Richocet is a wireless internet service designed to use in conjunction with laptops. As far as I can tell, this has nothing to do with i-Mode.
All of my information on this topic comes from a Wired article that I read a few months ago.
You have no choice, and you buy the new phone. You talk on it about 10-20 times a month, and never even touch anything related to I-mode.
This is the exact opposite impression the Wired article gives. It says that i-Mode use is rampant in Japan, and text messaging exceeds voice call usage -- largely due to the fact that the culture sees it as inconsiderate to impose yourself on other people by contact phone calls in public.
Again, I'm just going on what Wired said.
- Scott
Scott Stevenson
Tree House Ideas
i-mode is not a protocol on the level of GPRS, in fact it can use GPRS (and UMTS [3G] and the Japanese PDC-P) as a transport. In fact i-mode is being deployed by KPN in the Netherlands and will run over GPRS there (some other deployments should also happen e.g. in Germany).

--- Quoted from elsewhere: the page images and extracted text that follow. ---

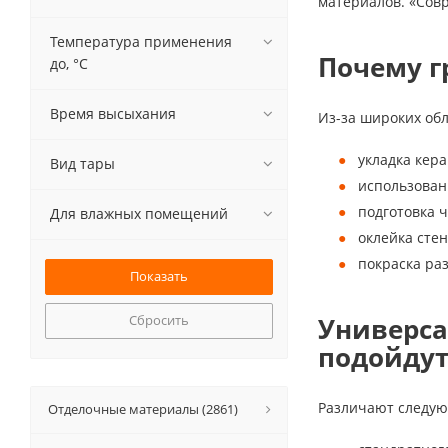
материалов. «Сов
Температура применения
Почему г
до, °С
Время высыхания
Из-за широких об
укладка кера
Вид тары
использован
подготовка ч
Для влажных помещений
оклейка стен
покраска ра
Сбросить
Универса
подойдут
Различают следую
Отделочные материалы (2861)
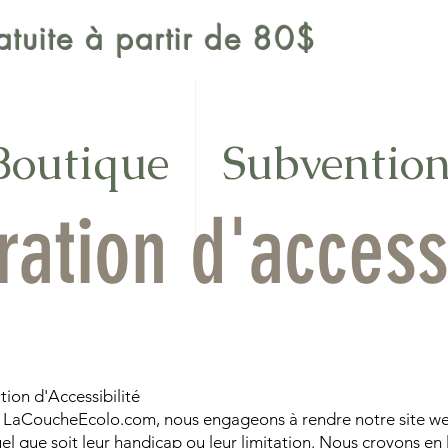
ratuite à partir de 80$
Boutique
Subventio
ration d'accessi
tion d'Accessibilité
 LaCoucheEcolo.com, nous engageons à rendre notre site we
uel que soit leur handicap ou leur limitation. Nous croyons en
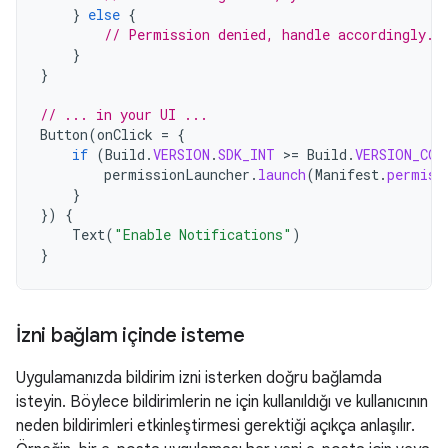
}
else
{
// Permission denied, handle accordingly.
}
}
// ... in your UI ...
Button
(
onClick
=
{
if
(
Build
.
VERSION
.
SDK_INT
>
=
Build
.
VERSION_COD
permissionLauncher
.
launch
(
Manifest
.
permiss
}
})
{
Text
(
"Enable Notifications"
)
}
İzni bağlam içinde isteme
Uygulamanızda bildirim izni isterken doğru bağlamda
isteyin. Böylece bildirimlerin ne için kullanıldığı ve kullanıcının
neden bildirimleri etkinleştirmesi gerektiği açıkça anlaşılır.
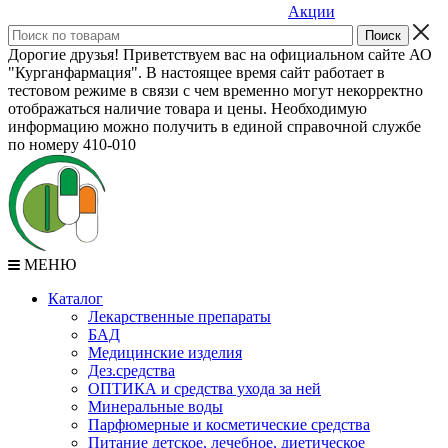
Акции
Дорогие друзья! Приветствуем вас на официальном сайте АО
"Курганфармация". В настоящее время сайт работает в
тестовом режиме в связи с чем временно могут некорректно
отображаться наличие товара и цены. Необходимую
информацию можно получить в единой справочной службе
по номеру 410-010
МЕНЮ
Каталог
Лекарственные препараты
БАД
Медицинские изделия
Дез.средства
ОПТИКА и средства ухода за ней
Минеральные воды
Парфюмерные и косметические средства
Питание детское, лечебное, диетическое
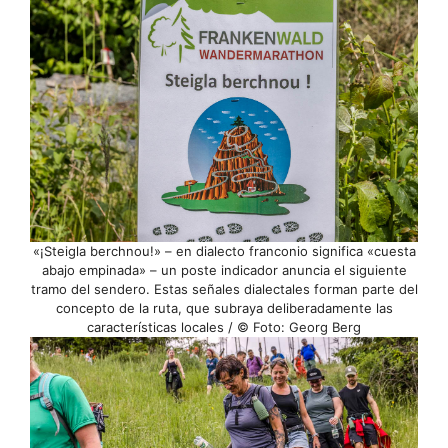
«¡Steigla berchnou!» – en dialecto franconio significa «cuesta
abajo empinada» – un poste indicador anuncia el siguiente
tramo del sendero. Estas señales dialectales forman parte del
concepto de la ruta, que subraya deliberadamente las
características locales / © Foto: Georg Berg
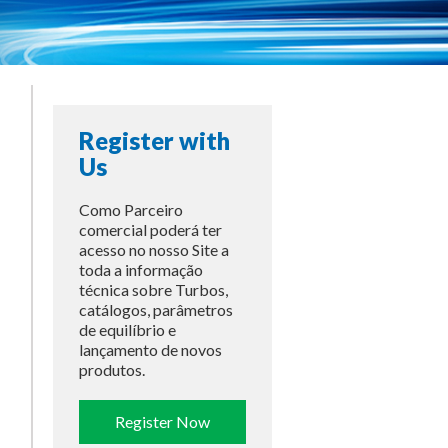
Register with
Us
Como Parceiro
comercial poderá ter
acesso no nosso Site a
toda a informação
técnica sobre Turbos,
catálogos, parâmetros
de equilíbrio e
lançamento de novos
produtos.
Register Now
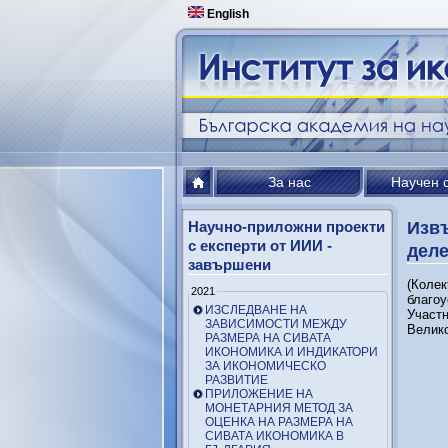
English
За нас
Научен 
Научно-приложни проекти
Извъ
с експерти от ИИИ -
дел
завършени
(Колек
2021
благоу
ИЗСЛЕДВАНЕ НА
Участн
ЗАВИСИМОСТИ МЕЖДУ
Велик
РАЗМЕРА НА СИВАТА
ИКОНОМИКА И ИНДИКАТОРИ
ЗА ИКОНОМИЧЕСКО
РАЗВИТИЕ
ПРИЛОЖЕНИЕ НА
МОНЕТАРНИЯ МЕТОД ЗА
ОЦЕНКА НА РАЗМЕРА НА
СИВАТА ИКОНОМИКА В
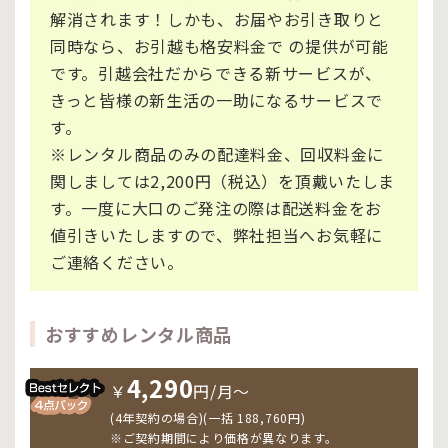
解消されます！しかも、お届やお引き取りと
同時なら、お引越も格安料金で の提供が可能
です。引越会社だからできる新サービスが、
きっと皆様の新生活の一助になるサービスで
す。
※レンタル商品のみの配達料金、回収料金に
関しましては2,200円（税込）を頂戴いたしま
す。一度に大口のご発注の際は配送料金をお
値引きいたしますので、弊社担当へお気軽に
ご連絡ください。
おすすめレンタル商品
4,290
￥
円/月〜
(4年契約の場合)(一括 188,760円)
※ご契約期間により価格が異なります。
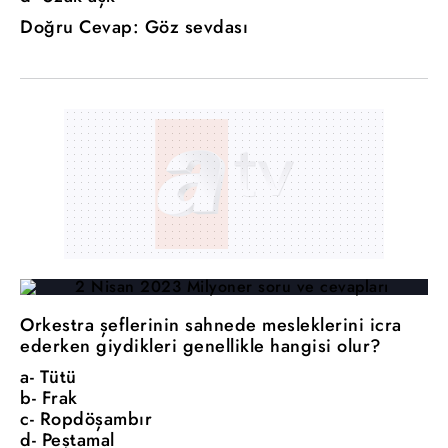
Doğru Cevap: Göz sevdası
Orkestra şeflerinin sahnede mesleklerini icra
ederken giydikleri genellikle hangisi olur?
a- Tütü
b- Frak
c- Ropdöşambır
d- Peştamal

i-mode includes its own HTML variant (cHTML, quite close to standard HTML unlike WAP's WML), and some sort of application level protocol (proprietary to NTT I think). This runs over a packet mode layer, which is analogous to IP but designed for wireless (shorter headers etc - spectrum is expensive). i-mode also includes (crucially) a content-based billing system for official providers (NTT approved), and data transfer based (i.e. Kbytes) billing for unofficial providers (NTT makes a lot of money out of these).
Most importantly, NTT designed the phones and told the manufacturers to make them - the NTT logo is on the phone, the manufacturer isn't (hard to replicate anywhere except Japan). The end to end i-mode architecture is a bit like MacOS - quite proprietary but it's very easy to use (see http://www.useit.com/ for an article on this). Also, NTT takes only 9% of the official content providers' revenues, compared to the Euro wireless providers who typically take about half for premium SMS services. Guess which one has more providers, more revenues and more profits...
3G isn't a protocol either, but CDMA2000 and UMTS are suites of protocols that conform to the ITU-T's '3G vision' - aka IMT-2000, which is even more fluffy and vaporous than 3G is!
I mostly agree with you about i-mode vs WAP (see my post elsewhere about WAP's brokenness). The phones in the UK are nowhere near i-mode or i-appli in ease of use, and FOMA is further ahead still. The new 3G phones coming out this year in Europe may give FOMA a run for its money, but ease of use is still the critical issue - i-mode and FOMA seem to be designed on the MacOS model, i.e. an end to end design that is highly usable. European and US 3G won't have that level of integration.
However, GPRS is packet-mode and now rolled out on 3 out of 4 UK networks (not sure about one2one), and in many other European countries. It's faster than i-mode's PDC-P (which is 9.6 Kbps), up to 30-50 Kbps depending on cell site, following wind, etc. And of course GPRS is always-on, like PDC-P.
Phones that can do everything web related won't make a big impact in the US. Almost everybody, or everybody interested in being connect has bought themselves a PC (Mac, WebTV, etc.) that these phones will do little for them. I, for one, have internet access at school, work (from where I am posting now), any public library, and home. What would I need access in my pocket for? Another point to this is that the tech community (read geeks)are usually the main buyers of gadgets, and why would they want to subject themselves to browsing on a 2.5" screen rather than their 21" CRT?